Upper Green Valley Creek Fish Passage Project
In 2019 this project was selected as one of NFHP’s annual list of 10 Waters to Watch. Learn more here.
Project Update: July 2018
Project Lead: Gold Ridge Resource Conservation District
Location of Project: 38.45150, -122.92725
Description of Project: The goal of the project is to restore fish passage and stabilize the grade through a 600-ft stream reach of upper Green Valley Creek (a tributary to the Russian River), thereby ensuring passage for juvenile and adult coho to an additional 4,810 ft of rearing and spawning habitat.

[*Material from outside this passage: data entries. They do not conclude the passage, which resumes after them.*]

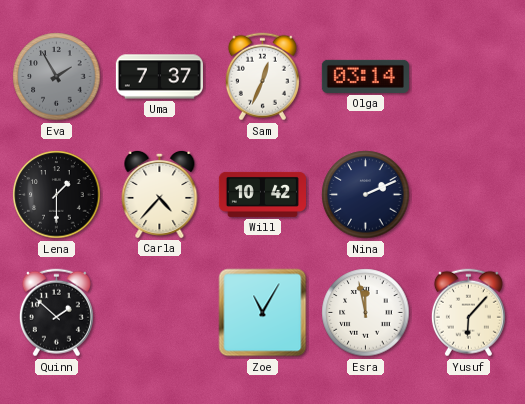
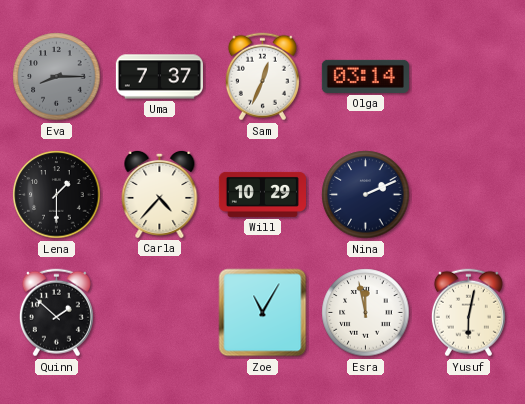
Eva: 1:55 -> 8:15
Will: 10:42 -> 10:29
Yusuf: 6:07 -> 6:02
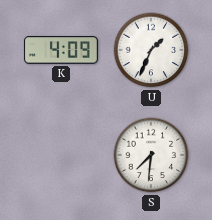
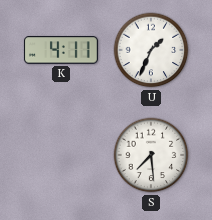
K: 4:09 -> 4:11
S: 7:31 -> 7:29
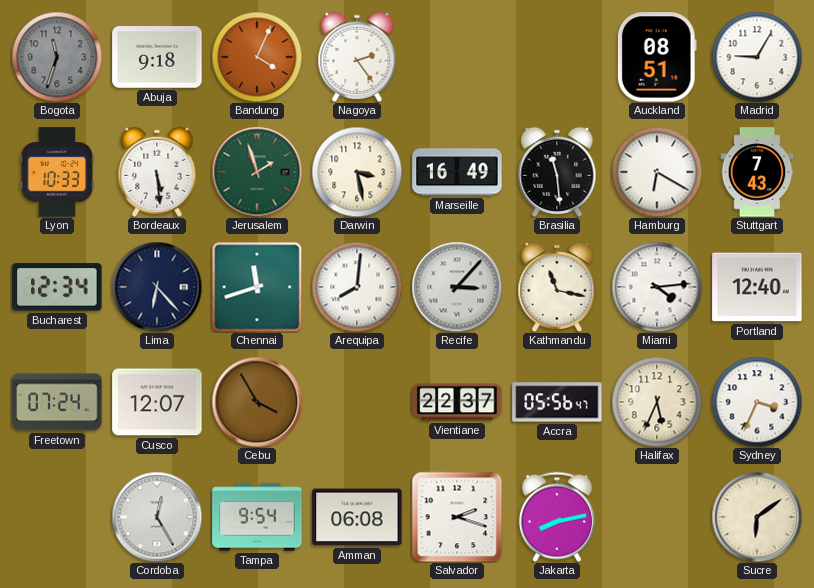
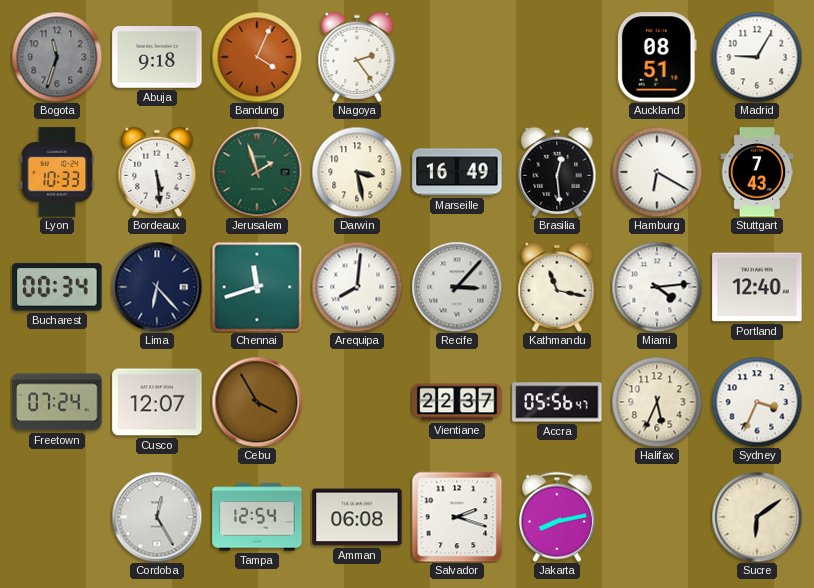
Brasilia: 11:29 -> 12:29
Bucharest: 12:34 -> 00:34
Tampa: 9:54 -> 12:54
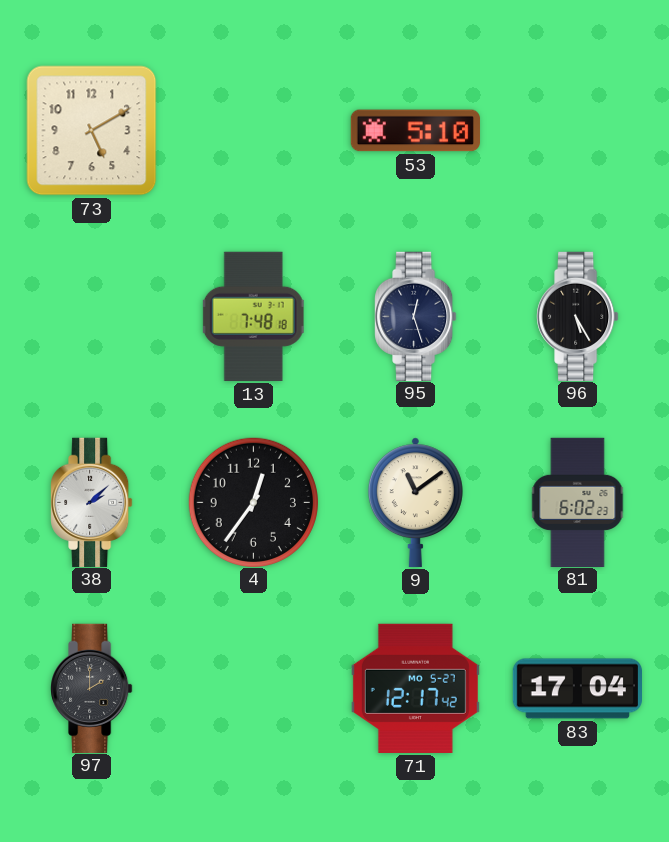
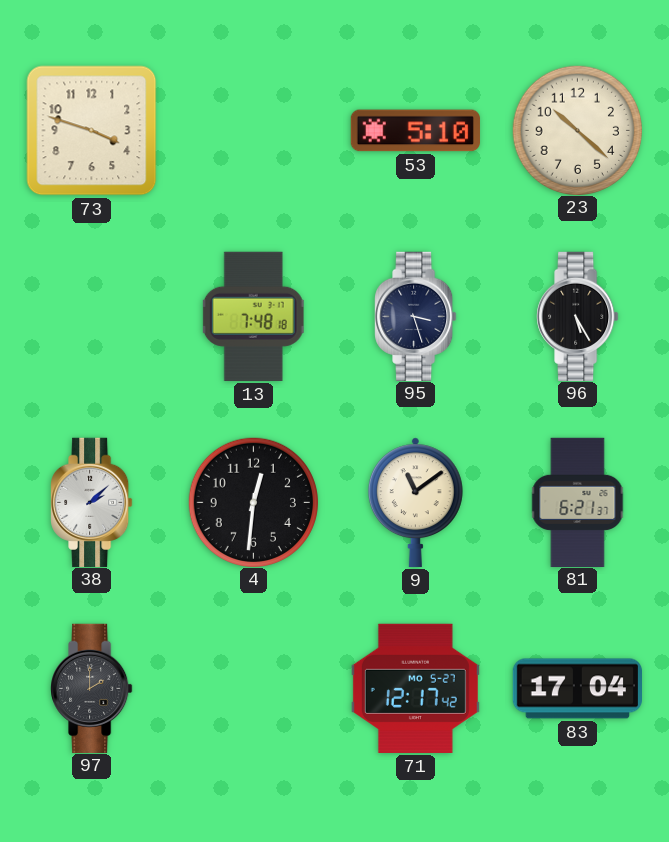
73: 5:10 -> 3:48
23: none -> 10:22
95: 12:27 -> 3:27
4: 12:36 -> 12:31
81: 6:02 -> 6:21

Green Valley Creek, a major tributary to the lower Russian River, provides critical habitat for remnant native populations of coho salmon and steelhead trout, particularly in its upper portions. The Recovery Strategy for California Coho Salmon (CDFG, 2004) identified the Guerneville HSA as having the highest ranking (level 5) for restoration and management potential in the CCC Coho ESU, while NMFS’ CCC Coho Salmon Recovery Plan identified Green Valley Creek as a Phase I Priority area, with a goal for near-term population recovery. Green Valley Creek was one of only three Russian River tributaries in which coho salmon were recorded in the early 2000s. Thus, it has been a focus watershed for DFW’s coho recovery program, for the Russian River Coho Water Resources Partnership, and for the Russian River Coho Salmon Captive Broodstock Program. The Broodstock Program has been stocking juvenile coho into Green Valley Creek (including the reach that contains the project site) since 2006.

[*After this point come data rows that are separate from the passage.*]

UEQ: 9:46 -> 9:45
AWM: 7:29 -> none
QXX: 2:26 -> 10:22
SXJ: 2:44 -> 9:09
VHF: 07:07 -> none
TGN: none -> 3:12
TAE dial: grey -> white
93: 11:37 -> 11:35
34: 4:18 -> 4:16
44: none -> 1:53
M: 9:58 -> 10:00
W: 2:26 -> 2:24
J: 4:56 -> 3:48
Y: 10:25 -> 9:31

While holding high potential for salmonid recovery, the Green Valley Creek Watershed continues to face a number of potential limiting factors to fisheries success, including sedimentation, channel incision, and fish passage barriers. CDFW has documented a decline in salmonid habitat conditions in the Upper Green Valley system, and this decline has been accompanied by a collapse in both coho and steelhead populations. Previous studies, culminating in the Green Valley Creek Watershed Management Plan Phase II Draft (GRRCD, 2013) have evaluated habitat impairments and potential limiting factors to fisheries success and have pointed to the impact of instream fish passage barriers (GRRCD, 2013; CDFG 1995, 2006; Laurel Marcus and Associates 2002; Merritt Smith 2003).

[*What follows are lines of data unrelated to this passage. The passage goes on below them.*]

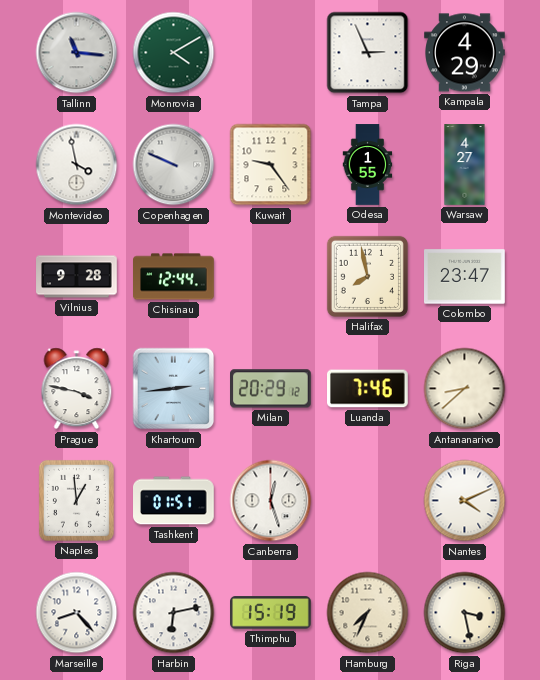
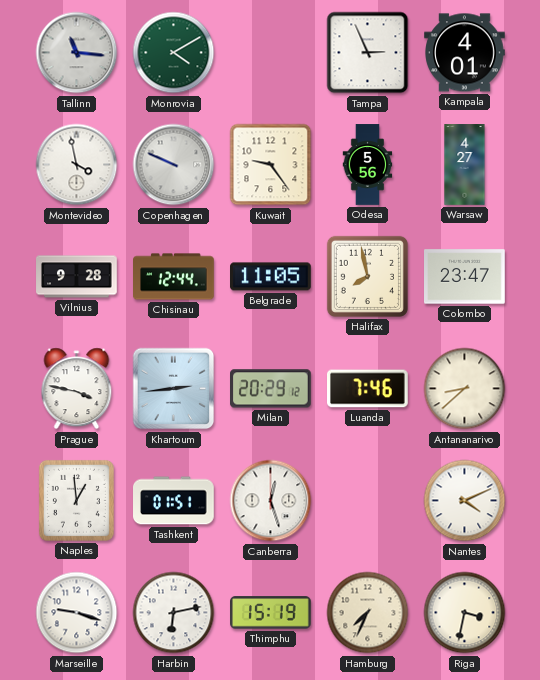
Kampala: 4:29 -> 4:01
Odesa: 1:55 -> 5:56
Belgrade: none -> 11:05
Marseille: 8:23 -> 9:18
Riga: 3:28 -> 3:32
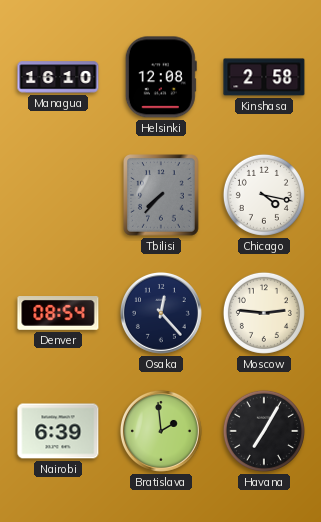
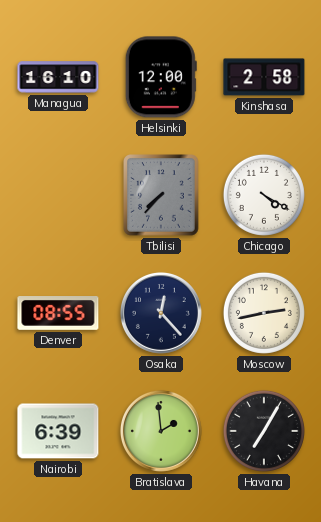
Helsinki: 12:08 -> 12:00
Chicago: 4:17 -> 4:20
Denver: 08:54 -> 08:55
Moscow: 2:46 -> 2:43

Description of why this barrier is a high priority project: The barrier consists of an undersized, failing private road culvert, whose inlet invert sits 11.5 ft above the outlet pool depth. The culvert is serving as tenuous grade control for deep and rapid channel incision, and its imminent failure threatens to unzip the valley above, disconnecting its floodplains and exacerbating fine sediment loads plaguing spawning gravels downstream. The reach upstream of the project area, which is currently inaccessible to coho under all flow conditions, is low gradient and unincised, and has many attributes of high-quality coho rearing habitat, including year-round flow, with intermediate spawning habitat. The project would also ensure grade stabilization through this valuable reach, preserving floodplain connectivity and arresting downcutting. To both restore fish passage at all flow conditions for all life stages, the project will replace the rusted undersized culvert with a bottomless arch culvert, create a 157-ft long step-pool roughened channel through the crossing, and construct two series of boulder weirs on either end. Finally, the riparian corridor throughout the 600-ft reach, an area comprising over 1.1 acres, will be revegetated with over 650 native plants, maintained for 3 years to 80% survival rates.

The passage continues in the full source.